Kaniak, “Bir pandeminin ilanı, sadece bulaşıcı bir hastalığın yayılması durumunda mümkün olacak – hastalığın tehlike derecesi dikkate alınmadan ve demokrasi, çevre ya da iklim gibi ideolojik ve tıbbi olmayan faktörler göz önüne alınarak,” dedi. “Bu, tıpkı COVID döneminde olduğu gibi, temel hak ve özgürlüklerin keyfi şekilde uzun süreli olarak kısıtlanmasına kapı aralıyor” uyarısında bulundu.

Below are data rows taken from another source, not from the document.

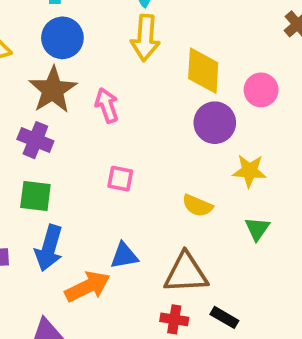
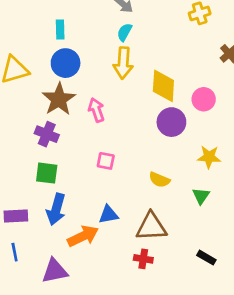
yellow star: (249, 171) -> (209, 157), moved
black rectangle: (224, 317) -> (206, 258), moved

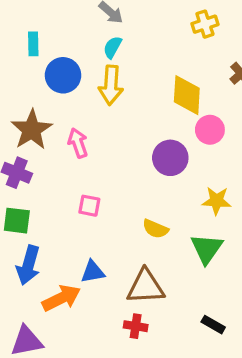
blue circle: (66, 63) -> (63, 75), moved
yellow diamond: (163, 86) -> (187, 95), moved
green triangle: (201, 196) -> (207, 249), size x1.5

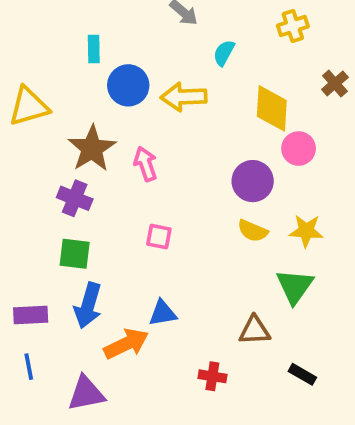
cyan semicircle: (113, 47) -> (224, 53), moved
yellow arrow: (111, 85) -> (184, 97), turned 84
yellow semicircle: (155, 229) -> (253, 231), moved
brown triangle: (146, 287) -> (255, 330), moved, size x0.7

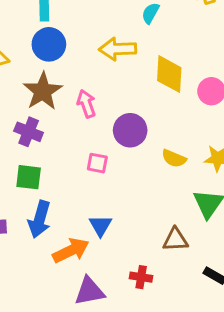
blue circle: (128, 85) -> (49, 44), moved
yellow diamond: (272, 108) -> (169, 74), moved
purple circle: (253, 181) -> (130, 130), moved
blue triangle: (163, 313) -> (100, 226), turned -50
purple triangle: (86, 393) -> (90, 291), moved

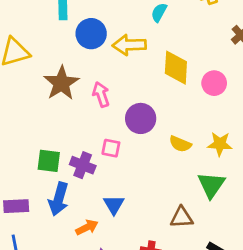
blue circle: (49, 44) -> (91, 34), moved
purple cross: (29, 132) -> (83, 165), moved
orange arrow: (71, 251) -> (87, 227), size x0.7

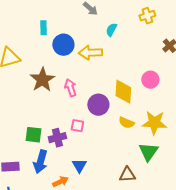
yellow diamond: (176, 68) -> (123, 92), moved
yellow star: (220, 144) -> (154, 123), size x1.4
purple cross: (83, 165) -> (57, 138), turned -36

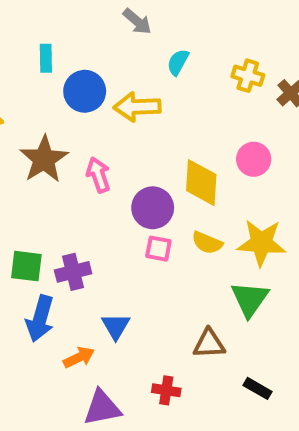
yellow cross: (147, 16) -> (248, 76), moved, turned 35
pink square: (77, 126) -> (158, 249), moved

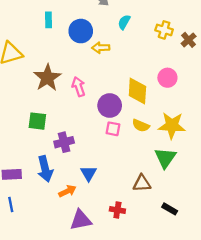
blue circle: (85, 91) -> (81, 31), moved
yellow arrow: (137, 107) -> (101, 48), size x0.7
green square: (26, 266) -> (37, 121), moved
blue arrow: (40, 318) -> (45, 169), turned -30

Yeşillerden Destek: “Dayanışma İçin Önemli Bir Adım”
Avusturya Yeşiller Partisi ise anlaşmayı memnuniyetle karşıladı. Parti sağlık sözcüsü Ralph Schallmeiner yaptığı açıklamada şunları söyledi:
“Bu anlaşmayla dünya toplumu, dayanışma, sorumluluk ve karşılıklı desteğe bağlılığını ilan ediyor. Anlaşma, bencilliğe ve dış dünyaya kapanmaya karşı güçlü bir sinyaldir. Daha dirençli bir küresel sağlık yapısına geçişin önemli bir adımıdır. Bugün, sağlık krizleriyle uluslararası düzeyde nasıl başa çıkacağımız konusunda bir dönüm noktasıdır ve gelecekteki zorluklara birlikte kararlılıkla yanıt verebileceğimizi gösteriyor.”